Quelles seront les réponses de la Commission européenne et des États membres aux projets de décret et d’arrêtés présentés par la France ? La question n’est pas anodine. Le Conseil d’État n’a d’autorité qu’en France et ses décisions ne s’imposent pas aux autres pays européens. Si certains pays de l’Union n’appliquent pas la même décision, les textes français pourraient créer un obstacle commercial au sein du marché unique en interdisant de commercialiser en France des variétés autorisées dans d’autres États membres. Si une telle objection est faite dans le cadre de la procédure de notification européenne, dont l’objectif est justement de « prévenir la création d’obstacles au commerce », quelle sera la réaction de la Commission ? Et comment le gouvernement français mettra-t-il alors en œuvre la décision du Conseil d’État ? À l’inverse, si aucune objection n’est faite, il pourrait alors être compris que les autres États membres ne voient pas de distorsion de concurrence. Peut-être auront-ils eux-mêmes commencé à radier de leur catalogue les variétés obtenues par mutagénèse aléatoire in vitro… ou pas ?

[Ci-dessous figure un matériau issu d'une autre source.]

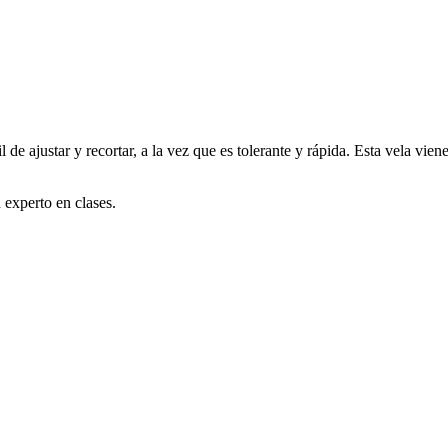
e ajustar y recortar, a la vez que es tolerante y rápida. Esta vela vien
 experto en clases.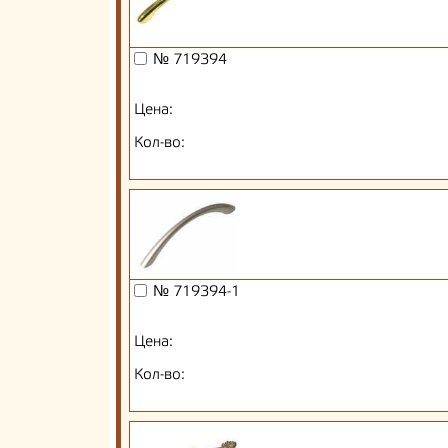
№ 719394
Цена:
Кол-во:
№ 719394-1
Цена:
Кол-во: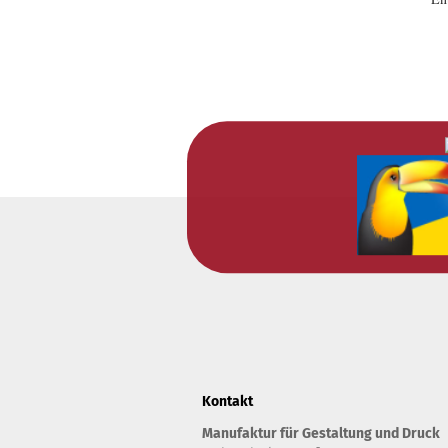
Kontakt
Manufaktur für Gestaltung und Druck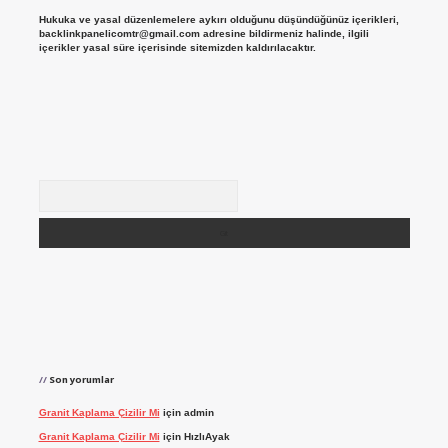
Hukuka ve yasal düzenlemelere aykırı olduğunu düşündüğünüz içerikleri,
backlinkpanelicomtr@gmail.com
adresine bildirmeniz halinde, ilgili
içerikler yasal süre içerisinde sitemizden kaldırılacaktır.
Arama
Son yorumlar
Granit Kaplama Çizilir Mi
için
admin
Granit Kaplama Çizilir Mi
için
HızlıAyak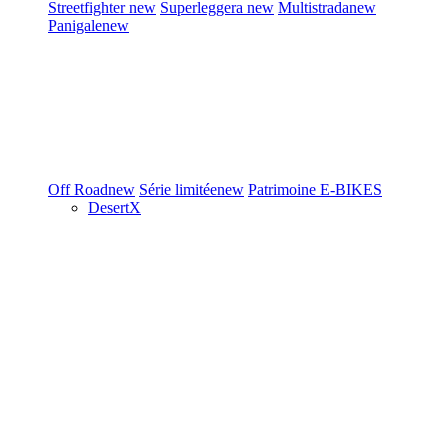
Streetfighter
new
Superleggera
new
Multistrada
new
Panigale
new
Off Road
new
Série limitée
new
Patrimoine
E-BIKES
DesertX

Enfin, quid des contrôles aux frontières si on ne peut pas commercialiser les mêmes variétés dans plusieurs États membres si les variétés interdites de commercialisation en France restent au catalogue européen ? Et quid de la commercialisation des produits qui en sont issus ? Le sujet ne peut décidément plus échapper au débat européen.

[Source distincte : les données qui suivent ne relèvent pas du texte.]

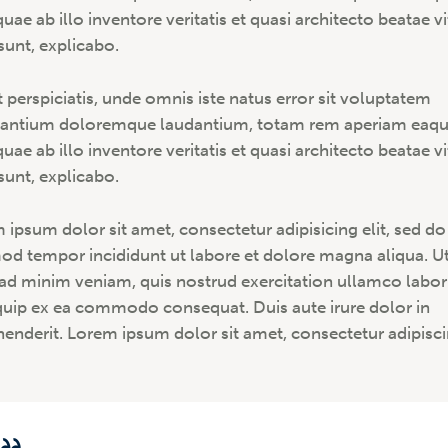
quae ab illo inventore veritatis et quasi architecto beatae v
 sunt, explicabo.
t perspiciatis, unde omnis iste natus error sit voluptatem
antium doloremque laudantium, totam rem aperiam eaq
quae ab illo inventore veritatis et quasi architecto beatae v
 sunt, explicabo.
 ipsum dolor sit amet, consectetur adipisicing elit, sed do
od tempor incididunt ut labore et dolore magna aliqua. U
ad minim veniam, quis nostrud exercitation ullamco labori
iquip ex ea commodo consequat. Duis aute irure dolor in
henderit. Lorem ipsum dolor sit amet, consectetur adipisc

[5Arrêté modifiant le Catalogue officiel des espèces et variétés de plantes cultivées en France (semences de colza et autres crucifères), (notification 2020/0282/F).
[6Code de l’environnement, article D. 531-2, 2ème paragraphe, point a
[7Pour la législation européenne, la fécondation in vitro, la conjugaison, la transduction, la transformation ou l’induction polyploïde sont des techniques ne donnant pas des OGM alors que la mutagénèse et la « fusion cellulaire de cellules végétales d’organismes pouvant échanger du matériel génétique par des méthodes de sélection traditionnelles » donnent des OGM exemptés de l’application de la réglementation. À ce jour, pour la loi française, ces techniques ainsi que, pour les micro-organismes, l’infection de cellules vivantes par les virus, viroïdes ou prions ou l’autoclonage « ne donnent pas lieu à une modification génétique ».